### Task item
All lines with the word "System" must be pulled from the entries below.

### Recorded information
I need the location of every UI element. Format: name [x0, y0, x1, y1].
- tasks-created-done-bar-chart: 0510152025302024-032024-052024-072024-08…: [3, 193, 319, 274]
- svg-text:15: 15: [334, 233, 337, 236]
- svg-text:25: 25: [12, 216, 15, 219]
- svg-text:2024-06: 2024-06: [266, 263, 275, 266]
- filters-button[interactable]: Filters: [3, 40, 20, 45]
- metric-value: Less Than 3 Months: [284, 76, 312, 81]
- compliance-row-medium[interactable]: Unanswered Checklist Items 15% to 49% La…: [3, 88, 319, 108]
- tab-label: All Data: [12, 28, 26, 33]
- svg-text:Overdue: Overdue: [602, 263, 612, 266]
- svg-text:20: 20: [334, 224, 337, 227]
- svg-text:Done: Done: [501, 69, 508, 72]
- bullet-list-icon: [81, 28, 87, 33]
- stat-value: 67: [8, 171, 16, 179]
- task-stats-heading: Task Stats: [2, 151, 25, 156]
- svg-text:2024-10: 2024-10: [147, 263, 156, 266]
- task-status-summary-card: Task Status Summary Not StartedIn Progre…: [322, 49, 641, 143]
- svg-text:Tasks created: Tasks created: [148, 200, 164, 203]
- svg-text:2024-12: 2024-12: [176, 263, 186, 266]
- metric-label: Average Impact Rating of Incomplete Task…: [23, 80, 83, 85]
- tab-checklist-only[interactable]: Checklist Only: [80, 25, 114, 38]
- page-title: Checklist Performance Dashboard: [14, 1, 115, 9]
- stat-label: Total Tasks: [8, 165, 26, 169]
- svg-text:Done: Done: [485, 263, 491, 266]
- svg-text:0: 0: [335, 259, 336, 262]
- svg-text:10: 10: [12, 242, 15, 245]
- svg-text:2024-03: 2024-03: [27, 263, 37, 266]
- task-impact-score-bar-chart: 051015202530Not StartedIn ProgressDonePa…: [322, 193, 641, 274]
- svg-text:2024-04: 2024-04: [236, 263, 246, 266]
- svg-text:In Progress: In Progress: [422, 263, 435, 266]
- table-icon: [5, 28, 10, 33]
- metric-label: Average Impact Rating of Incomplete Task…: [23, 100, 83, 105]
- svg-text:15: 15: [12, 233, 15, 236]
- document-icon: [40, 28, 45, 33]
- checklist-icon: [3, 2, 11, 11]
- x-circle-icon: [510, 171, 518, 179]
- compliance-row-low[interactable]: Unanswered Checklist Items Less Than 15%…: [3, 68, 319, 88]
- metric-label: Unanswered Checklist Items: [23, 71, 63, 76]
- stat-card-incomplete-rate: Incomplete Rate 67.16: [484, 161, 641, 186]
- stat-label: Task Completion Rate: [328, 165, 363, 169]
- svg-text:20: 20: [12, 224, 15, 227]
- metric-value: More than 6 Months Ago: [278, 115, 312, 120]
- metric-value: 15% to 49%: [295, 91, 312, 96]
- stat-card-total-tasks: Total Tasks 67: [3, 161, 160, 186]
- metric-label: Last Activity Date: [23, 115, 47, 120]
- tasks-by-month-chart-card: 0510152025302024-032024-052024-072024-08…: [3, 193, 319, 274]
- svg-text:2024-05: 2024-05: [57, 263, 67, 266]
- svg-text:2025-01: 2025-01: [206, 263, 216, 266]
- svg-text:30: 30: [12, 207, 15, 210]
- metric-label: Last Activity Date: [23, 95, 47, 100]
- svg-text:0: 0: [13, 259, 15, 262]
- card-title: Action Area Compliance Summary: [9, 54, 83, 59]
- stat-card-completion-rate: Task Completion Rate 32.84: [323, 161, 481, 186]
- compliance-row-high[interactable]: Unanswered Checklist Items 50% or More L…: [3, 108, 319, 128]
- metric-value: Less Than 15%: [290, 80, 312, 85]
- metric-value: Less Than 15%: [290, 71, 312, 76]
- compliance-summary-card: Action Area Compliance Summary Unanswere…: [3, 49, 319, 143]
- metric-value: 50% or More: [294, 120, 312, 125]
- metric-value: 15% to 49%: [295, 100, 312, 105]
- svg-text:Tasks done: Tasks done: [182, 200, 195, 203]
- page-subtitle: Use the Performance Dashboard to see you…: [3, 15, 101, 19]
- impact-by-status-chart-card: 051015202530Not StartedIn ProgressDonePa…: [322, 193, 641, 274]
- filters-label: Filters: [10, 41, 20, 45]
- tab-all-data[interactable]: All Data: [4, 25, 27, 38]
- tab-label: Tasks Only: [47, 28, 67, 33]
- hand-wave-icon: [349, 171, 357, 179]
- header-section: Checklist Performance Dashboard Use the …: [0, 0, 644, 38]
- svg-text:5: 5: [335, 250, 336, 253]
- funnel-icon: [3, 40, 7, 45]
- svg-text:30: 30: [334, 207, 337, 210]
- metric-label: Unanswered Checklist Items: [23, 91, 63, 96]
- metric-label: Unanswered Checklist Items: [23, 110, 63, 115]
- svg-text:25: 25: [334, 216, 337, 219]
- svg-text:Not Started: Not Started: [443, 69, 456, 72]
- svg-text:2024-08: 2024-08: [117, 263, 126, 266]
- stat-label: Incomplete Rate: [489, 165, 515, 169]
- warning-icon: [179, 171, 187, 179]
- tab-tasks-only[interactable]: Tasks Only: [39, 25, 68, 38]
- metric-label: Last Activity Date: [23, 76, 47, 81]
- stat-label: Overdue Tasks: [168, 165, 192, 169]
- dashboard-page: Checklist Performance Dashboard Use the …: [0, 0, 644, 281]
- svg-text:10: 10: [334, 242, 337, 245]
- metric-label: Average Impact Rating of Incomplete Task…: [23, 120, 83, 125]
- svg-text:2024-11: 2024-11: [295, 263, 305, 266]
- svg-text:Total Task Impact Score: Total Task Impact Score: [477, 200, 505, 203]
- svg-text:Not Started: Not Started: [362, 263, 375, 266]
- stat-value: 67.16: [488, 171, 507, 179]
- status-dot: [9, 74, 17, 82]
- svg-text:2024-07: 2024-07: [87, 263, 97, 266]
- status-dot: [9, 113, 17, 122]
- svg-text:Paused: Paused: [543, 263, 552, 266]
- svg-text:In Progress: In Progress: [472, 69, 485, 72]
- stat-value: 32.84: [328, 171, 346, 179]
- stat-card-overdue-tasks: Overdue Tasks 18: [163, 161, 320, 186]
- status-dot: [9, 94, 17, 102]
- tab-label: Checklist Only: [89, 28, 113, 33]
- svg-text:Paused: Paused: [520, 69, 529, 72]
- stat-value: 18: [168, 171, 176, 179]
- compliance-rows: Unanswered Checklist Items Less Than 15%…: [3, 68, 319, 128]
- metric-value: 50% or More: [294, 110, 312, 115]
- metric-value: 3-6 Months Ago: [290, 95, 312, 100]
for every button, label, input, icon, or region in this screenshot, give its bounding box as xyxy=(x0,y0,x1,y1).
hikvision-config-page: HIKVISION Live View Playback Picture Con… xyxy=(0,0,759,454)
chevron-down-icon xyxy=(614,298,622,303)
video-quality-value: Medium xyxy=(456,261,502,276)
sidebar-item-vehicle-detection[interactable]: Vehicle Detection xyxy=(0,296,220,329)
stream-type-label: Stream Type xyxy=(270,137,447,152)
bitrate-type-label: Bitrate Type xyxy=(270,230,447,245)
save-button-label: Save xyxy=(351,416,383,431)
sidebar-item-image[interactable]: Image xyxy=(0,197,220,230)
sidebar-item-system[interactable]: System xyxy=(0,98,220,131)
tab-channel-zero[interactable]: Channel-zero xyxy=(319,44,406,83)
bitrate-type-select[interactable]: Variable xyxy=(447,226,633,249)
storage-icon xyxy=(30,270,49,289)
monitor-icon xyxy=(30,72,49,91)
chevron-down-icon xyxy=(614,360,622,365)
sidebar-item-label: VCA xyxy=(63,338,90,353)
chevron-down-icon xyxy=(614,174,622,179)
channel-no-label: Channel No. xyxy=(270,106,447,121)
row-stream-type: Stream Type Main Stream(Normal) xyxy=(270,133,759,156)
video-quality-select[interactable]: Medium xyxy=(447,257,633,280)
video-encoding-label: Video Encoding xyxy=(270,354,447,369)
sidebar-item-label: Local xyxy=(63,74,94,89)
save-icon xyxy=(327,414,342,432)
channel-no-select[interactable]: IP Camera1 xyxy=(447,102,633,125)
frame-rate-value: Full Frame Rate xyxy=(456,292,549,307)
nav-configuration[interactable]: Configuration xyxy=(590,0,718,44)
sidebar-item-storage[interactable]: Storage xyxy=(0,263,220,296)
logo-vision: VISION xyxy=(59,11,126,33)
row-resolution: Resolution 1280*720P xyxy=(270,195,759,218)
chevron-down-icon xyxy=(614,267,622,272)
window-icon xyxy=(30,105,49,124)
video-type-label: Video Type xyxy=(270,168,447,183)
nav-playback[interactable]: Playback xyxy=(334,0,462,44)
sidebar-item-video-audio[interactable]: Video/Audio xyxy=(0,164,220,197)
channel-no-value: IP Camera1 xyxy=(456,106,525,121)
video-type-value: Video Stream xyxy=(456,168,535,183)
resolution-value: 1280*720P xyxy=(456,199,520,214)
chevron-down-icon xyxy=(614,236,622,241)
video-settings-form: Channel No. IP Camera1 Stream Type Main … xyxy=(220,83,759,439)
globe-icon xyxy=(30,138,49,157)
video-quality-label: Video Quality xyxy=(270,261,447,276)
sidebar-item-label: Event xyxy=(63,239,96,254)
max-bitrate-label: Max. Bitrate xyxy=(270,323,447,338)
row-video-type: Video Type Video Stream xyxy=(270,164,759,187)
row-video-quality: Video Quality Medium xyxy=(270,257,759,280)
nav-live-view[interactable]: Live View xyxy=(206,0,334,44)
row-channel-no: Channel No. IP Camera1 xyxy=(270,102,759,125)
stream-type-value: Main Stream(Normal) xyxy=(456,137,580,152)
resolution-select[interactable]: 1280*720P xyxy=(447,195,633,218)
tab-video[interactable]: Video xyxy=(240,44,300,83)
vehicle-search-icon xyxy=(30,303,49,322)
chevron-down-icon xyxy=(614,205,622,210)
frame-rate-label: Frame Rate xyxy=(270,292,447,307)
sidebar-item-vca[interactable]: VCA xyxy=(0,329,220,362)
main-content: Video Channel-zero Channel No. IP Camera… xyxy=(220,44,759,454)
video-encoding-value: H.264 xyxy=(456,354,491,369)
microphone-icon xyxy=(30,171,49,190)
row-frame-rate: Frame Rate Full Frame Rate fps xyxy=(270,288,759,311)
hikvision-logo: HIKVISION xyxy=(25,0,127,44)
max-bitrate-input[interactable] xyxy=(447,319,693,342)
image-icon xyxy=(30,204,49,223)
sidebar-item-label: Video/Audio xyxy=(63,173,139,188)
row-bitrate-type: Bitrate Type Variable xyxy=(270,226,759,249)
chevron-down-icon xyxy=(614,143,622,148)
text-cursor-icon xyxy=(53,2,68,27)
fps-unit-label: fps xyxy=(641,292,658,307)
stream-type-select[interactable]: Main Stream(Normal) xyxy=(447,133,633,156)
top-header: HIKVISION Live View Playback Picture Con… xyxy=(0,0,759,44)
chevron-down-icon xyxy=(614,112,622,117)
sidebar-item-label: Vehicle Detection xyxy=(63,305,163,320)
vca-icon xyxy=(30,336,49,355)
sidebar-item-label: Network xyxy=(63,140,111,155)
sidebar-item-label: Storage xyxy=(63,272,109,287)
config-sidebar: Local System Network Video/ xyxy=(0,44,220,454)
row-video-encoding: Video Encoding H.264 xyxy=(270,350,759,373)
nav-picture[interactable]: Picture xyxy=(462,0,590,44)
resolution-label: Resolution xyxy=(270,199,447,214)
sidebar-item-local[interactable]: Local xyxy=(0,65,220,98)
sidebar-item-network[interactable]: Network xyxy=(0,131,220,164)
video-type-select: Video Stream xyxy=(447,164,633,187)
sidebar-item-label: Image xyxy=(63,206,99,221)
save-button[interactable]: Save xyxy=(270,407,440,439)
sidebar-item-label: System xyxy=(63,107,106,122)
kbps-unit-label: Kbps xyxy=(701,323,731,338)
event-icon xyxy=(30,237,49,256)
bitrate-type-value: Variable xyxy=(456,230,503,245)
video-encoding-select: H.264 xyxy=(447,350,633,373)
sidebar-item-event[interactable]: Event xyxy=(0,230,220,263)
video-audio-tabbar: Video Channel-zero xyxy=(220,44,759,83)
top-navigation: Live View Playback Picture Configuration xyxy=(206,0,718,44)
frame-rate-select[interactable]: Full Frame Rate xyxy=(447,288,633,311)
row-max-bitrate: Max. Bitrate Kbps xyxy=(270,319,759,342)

### Output
sidebar-item-system[interactable]: System xyxy=(0,98,220,131)
config-sidebar: Local System Network Video/ xyxy=(0,44,220,454)
sidebar-item-label: System xyxy=(63,107,106,122)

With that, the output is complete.